The department confirmed that Deloitte would refund the final payment. Officials said the core findings and recommendations were unchanged.
📡 Why Can’t Transformers Learn Multiplication? Reverse-Engineering Reveals Long-Range Dependency Pitfalls
A beautiful paper from MIT+Harvard+GoogleDeepMind 👏
Explains why Transformers miss multi digit multiplication and shows a simple bias that fixes it. The researchers trained two small Transformer models on 4-digit-by-4-digit multiplication.
One used a special training method called implicit chain-of-thought (ICoT), where the model first sees every intermediate reasoning step, and then those steps are slowly removed as training continues. This forces the model to “think” internally rather than rely on the visible steps.
That model learned the task perfectly — it produced the right answer for every example (100% accuracy). The other model was trained the normal way, called standard fine-tuning, where it only saw the input numbers and the final answer, not the reasoning steps.
That model almost completely failed — it only got about 1% of the answers correct. i.e. model trained with implicit chain of thought, called ICoT, gets 100% on 4x4 multiplication while normal training could not learn it at all.
The blocker is long range dependency, the model must link many far apart digits to write each answer digit. The working model keeps a running sum at each position that lets it pick the digit and pass the carry to later steps.
It builds this with attention that acts like a small binary tree, it stores pairwise digit products in earlier tokens and pulls them back when needed. Inside one attention head the product of two digits looks like adding their feature vectors, so saving pair info is easy.
Digits themselves sit in a pattern shaped like a pentagonal prism using a short Fourier style code that splits even and odd. Without these pieces standard training learns edge digits first then stalls on the middle, but a tiny head that predicts the running sum gives the bias needed to finish.

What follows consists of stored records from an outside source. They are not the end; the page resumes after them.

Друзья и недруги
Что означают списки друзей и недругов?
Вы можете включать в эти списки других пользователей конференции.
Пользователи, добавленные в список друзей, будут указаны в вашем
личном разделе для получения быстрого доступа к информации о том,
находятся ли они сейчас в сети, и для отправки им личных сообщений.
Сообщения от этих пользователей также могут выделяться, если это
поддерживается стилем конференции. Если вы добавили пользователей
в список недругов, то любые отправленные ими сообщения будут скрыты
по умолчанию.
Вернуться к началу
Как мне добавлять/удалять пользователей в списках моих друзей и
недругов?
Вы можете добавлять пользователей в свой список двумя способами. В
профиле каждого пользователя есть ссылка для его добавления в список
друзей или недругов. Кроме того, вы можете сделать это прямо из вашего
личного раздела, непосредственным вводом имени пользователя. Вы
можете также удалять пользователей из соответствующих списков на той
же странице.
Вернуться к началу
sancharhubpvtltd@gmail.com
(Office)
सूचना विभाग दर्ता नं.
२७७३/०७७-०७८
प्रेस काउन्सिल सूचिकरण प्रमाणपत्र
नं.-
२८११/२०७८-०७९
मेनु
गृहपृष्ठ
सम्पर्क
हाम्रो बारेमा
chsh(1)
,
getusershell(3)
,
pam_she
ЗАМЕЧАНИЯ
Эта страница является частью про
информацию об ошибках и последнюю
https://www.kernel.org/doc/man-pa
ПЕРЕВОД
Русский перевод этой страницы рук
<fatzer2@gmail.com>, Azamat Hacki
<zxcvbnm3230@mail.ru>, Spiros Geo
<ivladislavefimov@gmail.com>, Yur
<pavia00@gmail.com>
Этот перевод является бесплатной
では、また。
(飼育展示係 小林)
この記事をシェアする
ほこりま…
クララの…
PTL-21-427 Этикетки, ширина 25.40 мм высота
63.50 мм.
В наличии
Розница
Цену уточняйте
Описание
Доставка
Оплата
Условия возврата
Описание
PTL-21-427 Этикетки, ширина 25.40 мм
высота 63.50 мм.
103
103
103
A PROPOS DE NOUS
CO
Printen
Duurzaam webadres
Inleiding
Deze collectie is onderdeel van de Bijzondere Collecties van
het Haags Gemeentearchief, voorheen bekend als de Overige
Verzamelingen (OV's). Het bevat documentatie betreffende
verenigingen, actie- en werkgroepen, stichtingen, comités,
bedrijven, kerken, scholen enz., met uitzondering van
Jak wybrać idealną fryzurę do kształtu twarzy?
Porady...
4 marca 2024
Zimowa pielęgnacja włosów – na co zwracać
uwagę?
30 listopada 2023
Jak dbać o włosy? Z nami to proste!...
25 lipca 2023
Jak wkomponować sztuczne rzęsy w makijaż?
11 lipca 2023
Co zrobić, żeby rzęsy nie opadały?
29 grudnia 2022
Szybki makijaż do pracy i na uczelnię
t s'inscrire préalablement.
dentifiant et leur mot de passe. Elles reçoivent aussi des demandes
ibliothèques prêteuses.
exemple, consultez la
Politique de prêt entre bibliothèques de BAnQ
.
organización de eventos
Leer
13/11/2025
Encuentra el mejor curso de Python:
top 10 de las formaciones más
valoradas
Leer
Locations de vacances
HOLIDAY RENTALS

🛠️ The financial and operational network linking Nvidia, OpenAI, and several other AI companies.
Although, in my opinion, the trillions of investments that AI needs, this is probably the optimal way. Money, hardware, and services circulate among the few players, creating what analysts call a “circular economy” in the AI boom.
OpenAI sits at the center, receiving $100B investment from Nvidia, buying Nvidia chips, signing a $300B deal with Oracle, and deploying 6GW of AMD GPUs while also gaining stock options in AMD. Nvidia, valued at $4.5T, invests in OpenAI, xAI, and CoreWeave, while those same companies spend tens of billions buying Nvidia’s chips, feeding demand that keeps Nvidia’s profits rising.
So a closed loop of investments and purchases are making sure the trillions of dollars that AI needs are made available. OpenAI’s trillion-dollar network
That’s a wrap for today, see you all tomorrow.